* [AVAILABLE RECORDS]
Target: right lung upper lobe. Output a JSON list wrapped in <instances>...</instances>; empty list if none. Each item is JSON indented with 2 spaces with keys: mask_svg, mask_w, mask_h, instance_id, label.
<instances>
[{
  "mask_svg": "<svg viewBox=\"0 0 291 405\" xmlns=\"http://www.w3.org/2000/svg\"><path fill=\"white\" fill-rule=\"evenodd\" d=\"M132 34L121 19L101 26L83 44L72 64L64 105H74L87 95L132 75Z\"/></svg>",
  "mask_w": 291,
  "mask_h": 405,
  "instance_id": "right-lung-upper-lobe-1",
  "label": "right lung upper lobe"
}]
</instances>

* [WHAT IS NEEDED] Every record above belongs in the answer, reproduced exactly.

* [EXPECTED ANSWER]
Target: right lung upper lobe. Output a JSON list wrapped in <instances>...</instances>; empty list if none. Each item is JSON indented with 2 spaces with keys: mask_svg, mask_w, mask_h, instance_id, label.
<instances>
[{
  "mask_svg": "<svg viewBox=\"0 0 291 405\" xmlns=\"http://www.w3.org/2000/svg\"><path fill=\"white\" fill-rule=\"evenodd\" d=\"M132 34L121 19L101 26L83 44L72 64L64 105H74L87 95L132 75Z\"/></svg>",
  "mask_w": 291,
  "mask_h": 405,
  "instance_id": "right-lung-upper-lobe-1",
  "label": "right lung upper lobe"
}]
</instances>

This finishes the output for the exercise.